__AIM OF THE EXERCISE__:
Every line in the records below with the string "como" needs to be copied out.

[MATERIAL FOR THIS TASK — start]

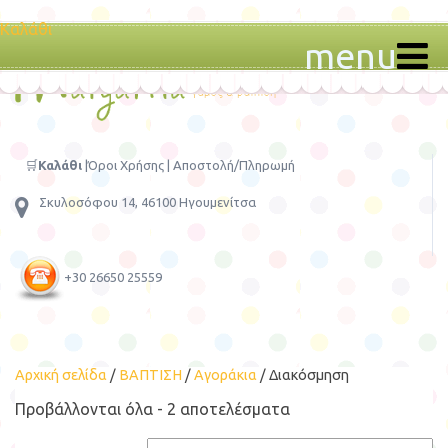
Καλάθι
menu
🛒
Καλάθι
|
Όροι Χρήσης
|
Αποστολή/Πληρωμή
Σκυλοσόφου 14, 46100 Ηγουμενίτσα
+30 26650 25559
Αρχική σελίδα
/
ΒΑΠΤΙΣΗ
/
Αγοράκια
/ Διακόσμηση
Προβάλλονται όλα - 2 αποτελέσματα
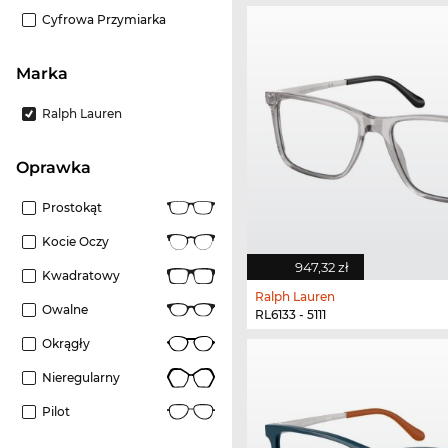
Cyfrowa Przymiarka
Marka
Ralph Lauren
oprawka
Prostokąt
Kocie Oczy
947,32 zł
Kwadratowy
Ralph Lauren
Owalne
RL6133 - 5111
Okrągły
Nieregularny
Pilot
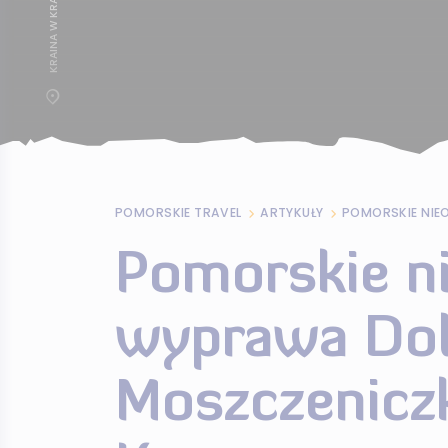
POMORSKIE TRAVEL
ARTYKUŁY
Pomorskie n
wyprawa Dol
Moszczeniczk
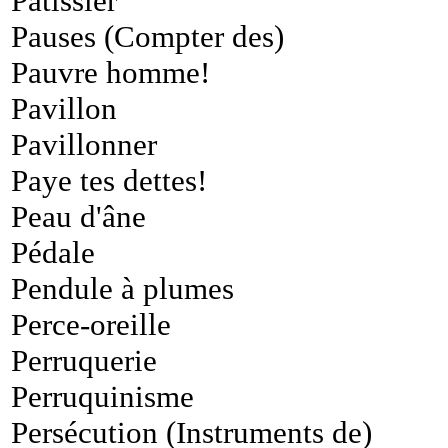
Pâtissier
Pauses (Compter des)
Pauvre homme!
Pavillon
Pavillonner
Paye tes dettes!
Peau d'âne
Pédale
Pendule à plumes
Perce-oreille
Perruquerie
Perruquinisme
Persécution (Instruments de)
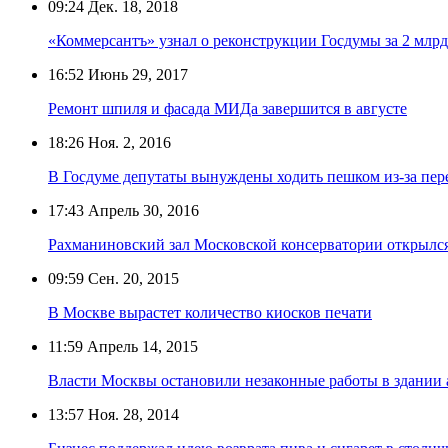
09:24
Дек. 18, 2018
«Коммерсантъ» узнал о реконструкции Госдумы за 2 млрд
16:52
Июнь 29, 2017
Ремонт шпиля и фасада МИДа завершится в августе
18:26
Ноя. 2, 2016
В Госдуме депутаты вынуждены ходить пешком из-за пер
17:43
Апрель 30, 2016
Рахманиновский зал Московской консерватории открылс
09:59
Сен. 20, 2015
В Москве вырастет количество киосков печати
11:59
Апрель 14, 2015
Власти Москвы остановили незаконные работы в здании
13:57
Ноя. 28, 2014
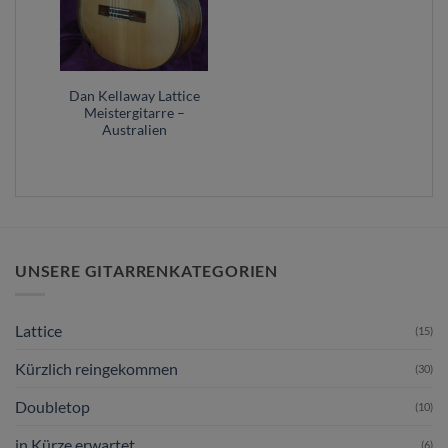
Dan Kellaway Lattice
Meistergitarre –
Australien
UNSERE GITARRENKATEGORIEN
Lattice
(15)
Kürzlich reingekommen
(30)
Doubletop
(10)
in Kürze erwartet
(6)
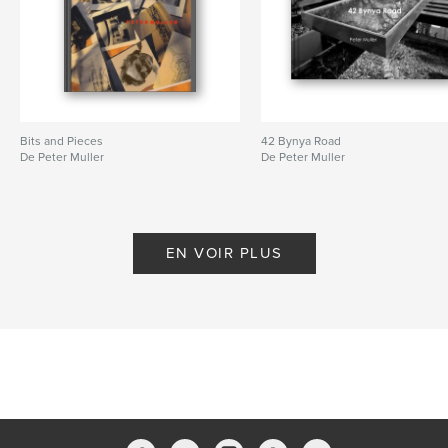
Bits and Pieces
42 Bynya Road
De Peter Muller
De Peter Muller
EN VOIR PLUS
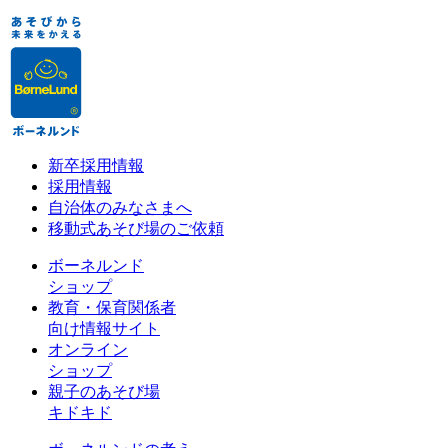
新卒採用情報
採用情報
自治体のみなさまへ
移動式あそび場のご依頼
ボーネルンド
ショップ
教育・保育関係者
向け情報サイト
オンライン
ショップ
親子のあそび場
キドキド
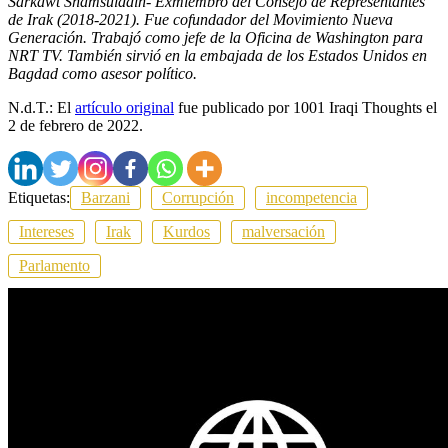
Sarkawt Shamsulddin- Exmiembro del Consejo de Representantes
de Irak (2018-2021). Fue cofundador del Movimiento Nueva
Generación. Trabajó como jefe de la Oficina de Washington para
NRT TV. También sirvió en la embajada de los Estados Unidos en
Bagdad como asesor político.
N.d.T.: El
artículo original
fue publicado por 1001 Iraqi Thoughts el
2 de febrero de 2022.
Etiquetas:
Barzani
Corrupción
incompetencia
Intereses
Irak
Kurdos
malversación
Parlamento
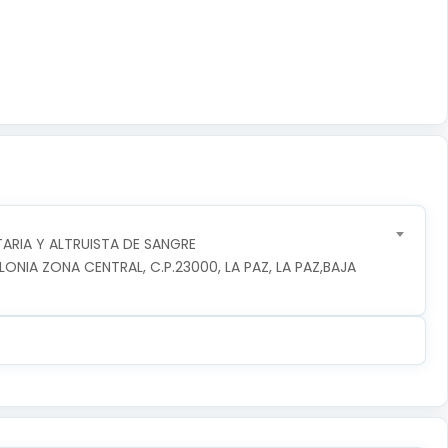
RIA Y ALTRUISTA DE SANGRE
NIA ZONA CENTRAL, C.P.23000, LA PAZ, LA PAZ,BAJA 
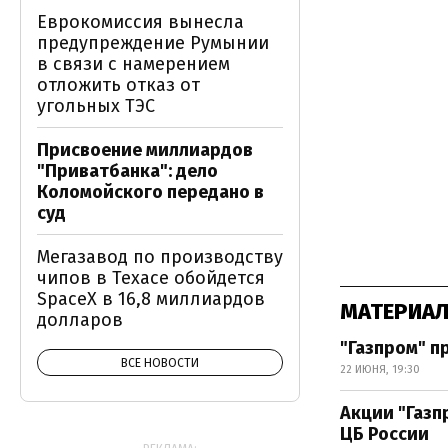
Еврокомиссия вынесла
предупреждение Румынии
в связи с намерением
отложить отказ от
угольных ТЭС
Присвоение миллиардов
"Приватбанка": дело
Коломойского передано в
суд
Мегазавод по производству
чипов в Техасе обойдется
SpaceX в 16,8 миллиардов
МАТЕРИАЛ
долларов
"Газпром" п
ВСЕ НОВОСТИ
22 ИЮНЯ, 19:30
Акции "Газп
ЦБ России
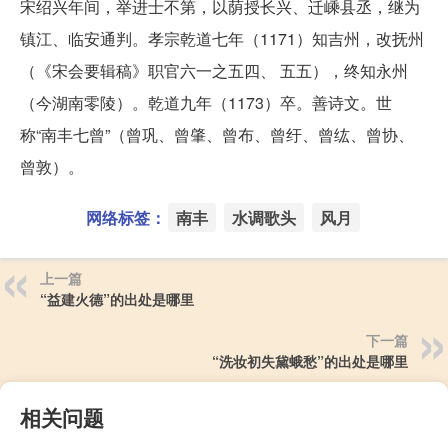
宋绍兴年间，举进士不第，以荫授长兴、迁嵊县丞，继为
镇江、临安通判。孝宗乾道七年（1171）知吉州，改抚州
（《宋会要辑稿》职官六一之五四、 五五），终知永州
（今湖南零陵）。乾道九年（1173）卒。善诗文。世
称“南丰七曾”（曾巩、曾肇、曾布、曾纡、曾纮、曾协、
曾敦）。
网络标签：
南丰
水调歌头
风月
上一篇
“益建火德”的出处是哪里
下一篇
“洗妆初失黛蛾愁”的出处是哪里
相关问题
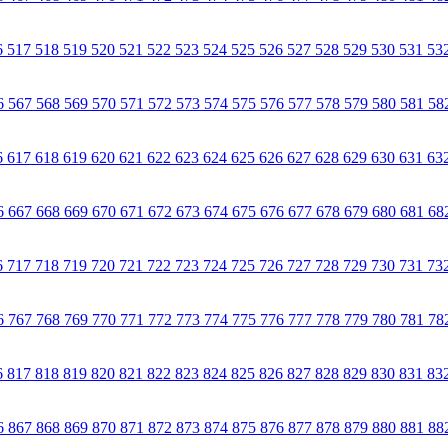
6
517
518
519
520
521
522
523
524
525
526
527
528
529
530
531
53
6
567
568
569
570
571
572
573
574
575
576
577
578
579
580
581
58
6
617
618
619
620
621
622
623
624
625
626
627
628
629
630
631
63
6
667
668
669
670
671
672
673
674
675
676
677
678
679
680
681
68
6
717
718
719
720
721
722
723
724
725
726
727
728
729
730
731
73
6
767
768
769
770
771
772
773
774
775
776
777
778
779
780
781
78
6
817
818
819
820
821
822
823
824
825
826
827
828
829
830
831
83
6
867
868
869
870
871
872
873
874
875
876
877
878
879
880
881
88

[MATERIAL FOR THIS TASK — finish]
[MATERIAL FOR THIS TASK — start]

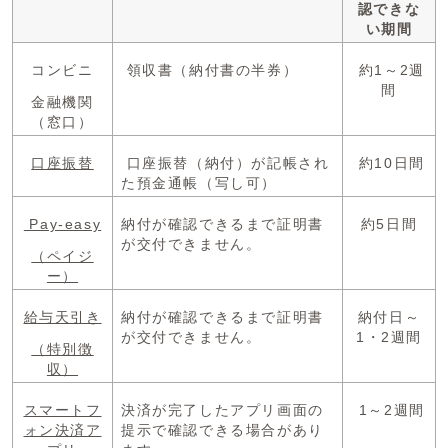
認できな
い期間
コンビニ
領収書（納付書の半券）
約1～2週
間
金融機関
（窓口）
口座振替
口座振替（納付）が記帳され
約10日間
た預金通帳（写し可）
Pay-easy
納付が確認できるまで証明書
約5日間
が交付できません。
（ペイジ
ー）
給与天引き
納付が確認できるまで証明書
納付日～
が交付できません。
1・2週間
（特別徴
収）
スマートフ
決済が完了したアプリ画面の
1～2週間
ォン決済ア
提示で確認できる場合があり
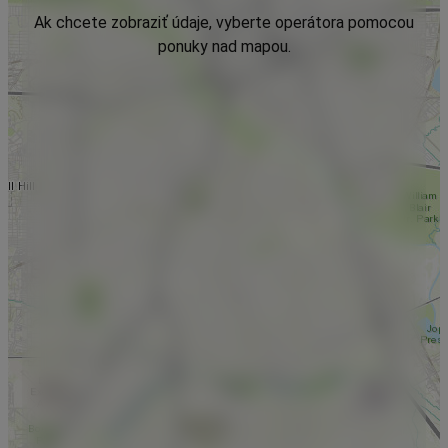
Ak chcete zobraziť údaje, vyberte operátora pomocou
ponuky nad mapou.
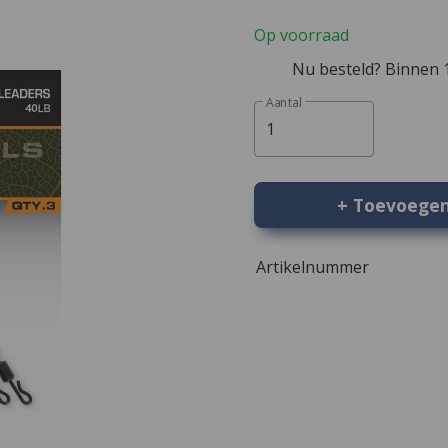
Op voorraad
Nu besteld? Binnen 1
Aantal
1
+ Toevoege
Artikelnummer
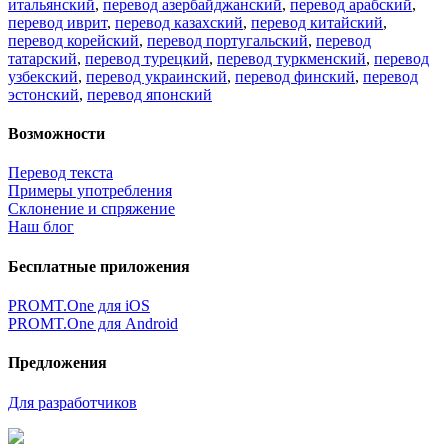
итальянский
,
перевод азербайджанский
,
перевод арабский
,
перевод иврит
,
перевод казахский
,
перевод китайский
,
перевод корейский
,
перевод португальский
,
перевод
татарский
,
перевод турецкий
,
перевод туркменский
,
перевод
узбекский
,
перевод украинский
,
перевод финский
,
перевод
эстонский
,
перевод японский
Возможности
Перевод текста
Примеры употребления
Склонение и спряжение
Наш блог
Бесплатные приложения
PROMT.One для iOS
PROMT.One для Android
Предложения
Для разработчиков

[MATERIAL FOR THIS TASK — finish]
[MATERIAL FOR THIS TASK — start]

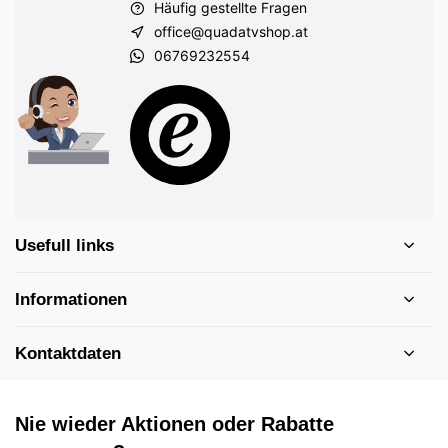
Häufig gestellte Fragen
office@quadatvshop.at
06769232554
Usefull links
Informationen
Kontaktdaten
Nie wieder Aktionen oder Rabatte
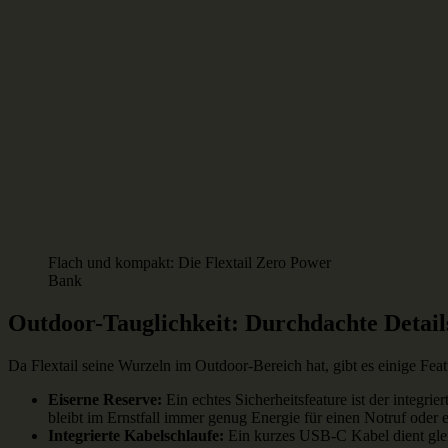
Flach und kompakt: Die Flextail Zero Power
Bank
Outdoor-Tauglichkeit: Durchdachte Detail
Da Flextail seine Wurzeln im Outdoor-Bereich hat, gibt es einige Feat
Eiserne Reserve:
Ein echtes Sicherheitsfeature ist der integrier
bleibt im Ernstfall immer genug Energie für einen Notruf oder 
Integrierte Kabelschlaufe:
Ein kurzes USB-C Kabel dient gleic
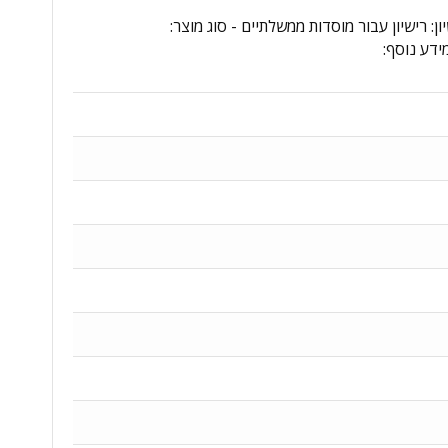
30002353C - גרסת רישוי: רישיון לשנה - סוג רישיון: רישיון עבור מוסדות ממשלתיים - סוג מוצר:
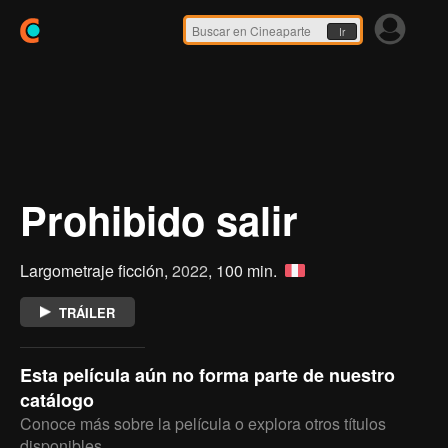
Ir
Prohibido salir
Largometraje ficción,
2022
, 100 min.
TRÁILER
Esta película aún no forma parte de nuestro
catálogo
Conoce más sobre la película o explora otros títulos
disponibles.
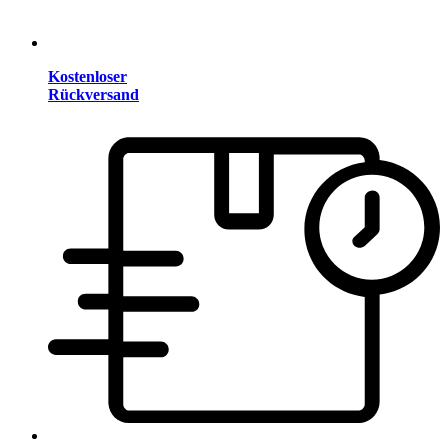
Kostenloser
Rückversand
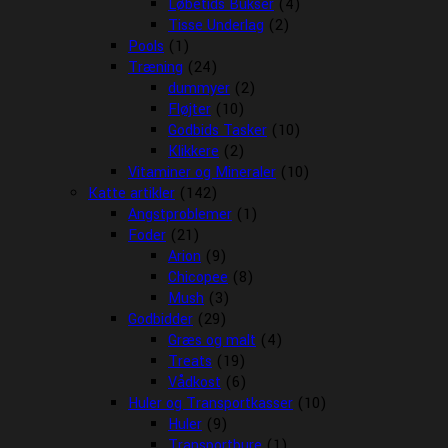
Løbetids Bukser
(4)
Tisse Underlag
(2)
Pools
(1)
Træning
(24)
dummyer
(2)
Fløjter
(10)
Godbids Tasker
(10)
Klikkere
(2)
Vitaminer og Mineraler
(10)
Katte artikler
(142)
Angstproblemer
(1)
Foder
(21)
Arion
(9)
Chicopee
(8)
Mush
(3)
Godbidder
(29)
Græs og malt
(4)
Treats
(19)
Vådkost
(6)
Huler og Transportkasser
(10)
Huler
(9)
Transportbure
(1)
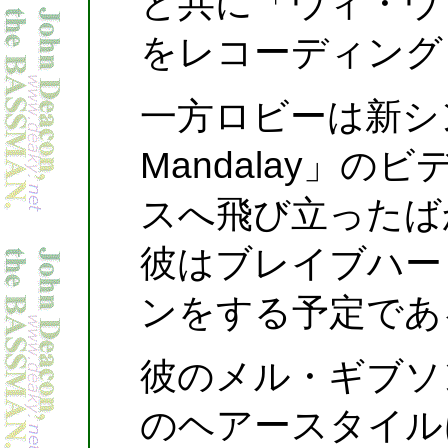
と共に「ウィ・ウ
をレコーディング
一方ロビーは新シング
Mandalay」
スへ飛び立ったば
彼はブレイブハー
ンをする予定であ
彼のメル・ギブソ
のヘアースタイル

[MATERIAL FOR THIS TASK — finish]

__EXERCISE RESULT__:
Generación. Trabajó como jefe de la Oficina de Washington para
Bagdad como asesor político.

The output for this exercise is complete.